Now, llamas can play an important role in the fight against terror, as scientists have developed a way to use the animal’s proteins that can detect botulinum neurotoxins (BoNTs) - the deadliest naturally occurring toxins that have potential to be used as bioweapons.
Scientists at Foundation for Biomedical Research (SFBR) in Texas claimed to have developed the BoNT-detecting substances or the antibodies - proteins made by the body to fight diseases - found in llamas.
The llama antibodies, called single domain antibodies (sdAb) or “nanobodies,” are molecularly flexible, unlike conventional antibodies, ScienceDaily reported.
“As such, sdAb may allow biosensors to be regenerable and used over and over without loss of activity. Also, for some types of BoNT, conventional antibodies are not generally available and we are filling this biosecurity gap,” said Andrew Hayhurst, lead researcher and a virologist at the SFBR.
“Since some sdAb have been shown to have inhibitory activity and can block toxin function, they may play a role as part of a future anti-botulism treatment,” Mr. Hayhurst wrote in his research paper, published in the journal PLoS ONE.

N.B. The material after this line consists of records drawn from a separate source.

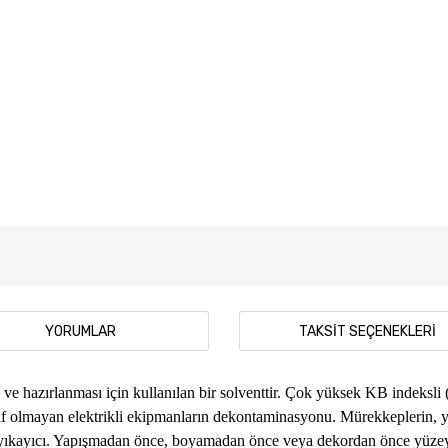
YORUMLAR
TAKSIT SEÇENEKLERI
ve hazırlanması için kullanılan bir solventtir. Çok yüksek KB indeksli
 olmayan elektrikli ekipmanların dekontaminasyonu. Mürekkeplerin, yapışt
in yıkayıcı. Yapışmadan önce, boyamadan önce veya dekordan önce yüzey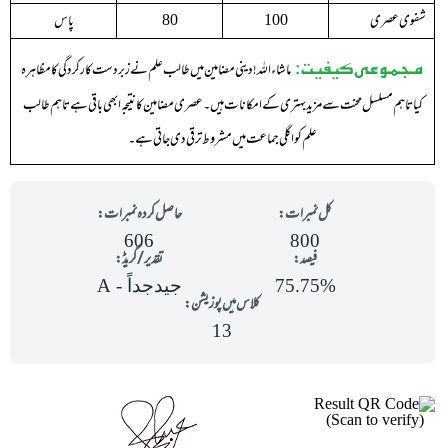
شفوی عصری
پاس
80
100
مجموعی کیفیت:
ماشاء اللہ !دینی مضامین میں طالب علم نے زبردست کارکردگی کا مظاہرہ
کیا تاہم مسلسل محنت سے مزید بہتری کے امکانات ہیں ۔عصری مضامین کا نتیجہ ابھی باقی ہے تاہم طا لب
علم کو اگلی جماعت میں مشروط ترقی دی جاتی ہے ۔
کل نمبرات:
حاصل کردہ نمبرات:
606
800
فیصد:
تقدیر/گریڈ:
75.75%
جیدجداً - A
کلاس میں پوزیشن:
13
(Scan to verify)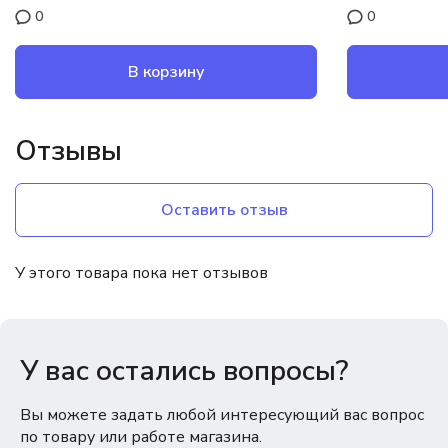
0
0
В корзину
Отзывы
Оставить отзыв
У этого товара пока нет отзывов
У вас остались вопросы?
Вы можете задать любой интересующий вас вопрос
по товару или работе магазина.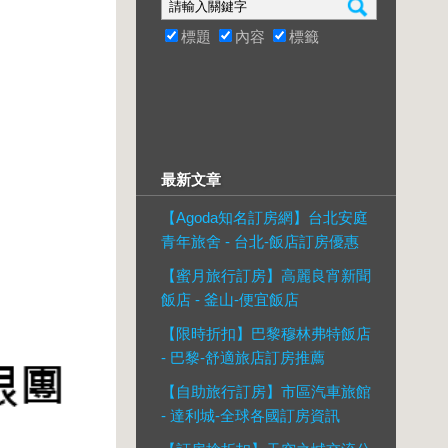
標題
內容
標籤
最新文章
【Agoda知名訂房網】台北安庭
青年旅舍 - 台北-飯店訂房優惠
【蜜月旅行訂房】高麗良宵新聞
飯店 - 釜山-便宜飯店
【限時折扣】巴黎穆林弗特飯店
- 巴黎-舒適旅店訂房推薦
【自助旅行訂房】市區汽車旅館
- 達利城-全球各國訂房資訊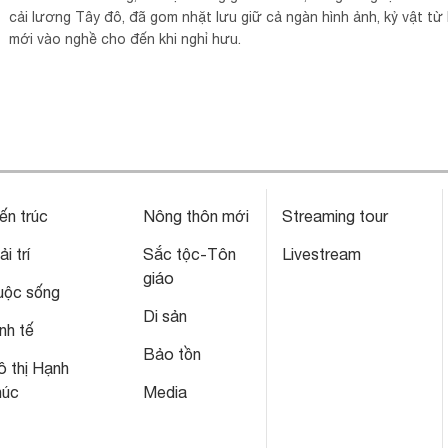
cải lương Tây đô, đã gom nhặt lưu giữ cả ngàn hình ảnh, kỷ vật từ 
mới vào nghề cho đến khi nghỉ hưu.
ến trúc
Nông thôn mới
Streaming tour
ải trí
Sắc tộc-Tôn
Livestream
giáo
uộc sống
Di sản
nh tế
Bảo tồn
 thị Hạnh
húc
Media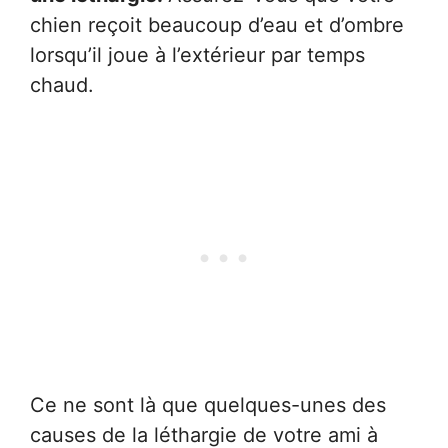
chien reçoit beaucoup d’eau et d’ombre
lorsqu’il joue à l’extérieur par temps
chaud.
Ce ne sont là que quelques-unes des
causes de la léthargie de votre ami à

BoNTs, which are about 100 billion times more toxic than cyanide, directly hit the nervous system, resulting in paralysis that can be so severe as to require life support on a mechanical ventilator for weeks to months.
BoNTs are the only toxins in the federal Centers for Disease Control and Prevention’s (CDC) ‘category A’ list of potential bioterror threats alongside anthrax, Ebola virus and other infectious agents.
Countermeasures such as vaccines and therapeutics to prevent and treat botulism are extremely limited, and thus, the ability to detect these toxins in the environment is critically important, the researchers said.
In the study, a llama was immunized with harmless versions of seven types of BoNT, blood taken to provide antibody producing cells.
Using bioengineering techniques, the antibody genes were cloned and the resulting antibodies were tested for their ability to detect BoNT in a selection of drinks, including milk.
Mr. Hayhurst and his team are continuing to study the molecular interactions of the llama antibodies to find out why they are so specific and why some of them inhibit toxins.
“We not only aim to use the antibodies in BoNT detection tests, but also to understand how they bind and inhibit these fascinating molecules,” Mr. Hayhurst said.
“We are also striving to improve our test by making it more sensitive that one day it may be able to detect much smaller amount of toxins found in patients’ blood.”